Nonetheless, the complexities working with the VASP codebase was for my group – non-expert in the subtleties of VASP – still unsatisfactory. As the PySCF project, started by Qiming Sun, began to mature, and the ease of programming with it became apparent, it became clear that we should really just implement periodic code functionality within PySCF itself. And so it was that one weekend in the late summer of 2015, Tim Berkelbach and I sat down to program a Gaussian based periodic code in PySCF – as is apparent from the above, really the third attempt to do so in our group! I sat down with the book by Dominik Marx and Juerg Hutter (which Tim had a copy of) which has a nice description of the organization of a periodic code. I started programming based off Chapter 3 (some of the variable names in the PySCF PBC implementation such as “ngs” come from this book), while Tim sat to work out all the pesky details of implementing pseudopotentials along with working out some of the finer technicalities with James. After 4 weekends, much of which was spent with Tim valiantly correcting errors in the literature in the reported pseudopotentials, we had a working prototype. It could compute, very slowly, the DFT energy of the helium solid. That’s not much, but that’s how things start!

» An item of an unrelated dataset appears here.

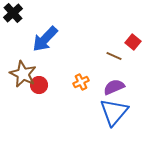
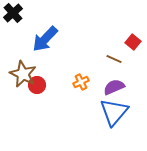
brown line: moved 3 px down
red circle: moved 2 px left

We were then joined in our efforts by James McClain, and of course Qiming, to whom you can give any function in a program and have it transformed into something that runs 10 times as fast. James, Qiming, and Tim worked throughout the following year to help lay down more of the theoretical groundwork needed for non-trivial systems and to further develop a production level code with correlated quantum chemistry functionality – all the way from efficient integrals and Hartree-Fock to deriving and implementing parallelized k-point sampled equation of motion coupled cluster! Once that framework was laid down, Qiming was then able to go in and completely revamp the code: removing many of the bottlenecks through more efficient coding and development of novel algorithms. Arguably everything was almost completed close to 9 months after the initial prototype, but as is always the case, crossing the t’s and dotting the i’s in the last stretch takes a very long time. I personally think it’s important, when developing methods, not to just carry out a toy calculation, but to show that you can carry out calculations of meaningful quality – otherwise no one will appreciate the method. James, without complaining, and with great efficiency, parallelized and optimized the EOM-CCSD code and patiently carried out the calculations on our modest computational resources. (We only had 3 Tb of diskspace which he had to carefully ration!) This represented the first time EOM-CCSD was implemented in three-dimensional systems. Of course, in the summer, we also had to say goodbye to Tim, and moving to Caltech further delayed the work. But in the end, I think we managed to carry out a calculation we could all be happy with – an EOM-CCSD calculation for silicon bandstructure, with a modest, but not laughable basis (TZVP) and sufficient k-point sampling (4x4x4) — all in all, more than 2000 correlated orbitals — from which we could roughly estimate the remaining basis set error, and extrapolate to the thermodynamic limit of the bandgap.

And so, that is the multi-year story behind this single paper in JCTC! Of course, this represents not the end of the story – it is just a chapter in a much longer effort to transform materials simulations through high accuracy quantum chemistry. As you may have gathered, in our group, we take a long term perspective on things, and probably a similar kind of story could be told for most of the papers that we write. Those stories will have to wait for another post. But in the meantime, all our code is available through our PySCF repository, so check it out yourself, and have fun doing periodic quantum chemistry!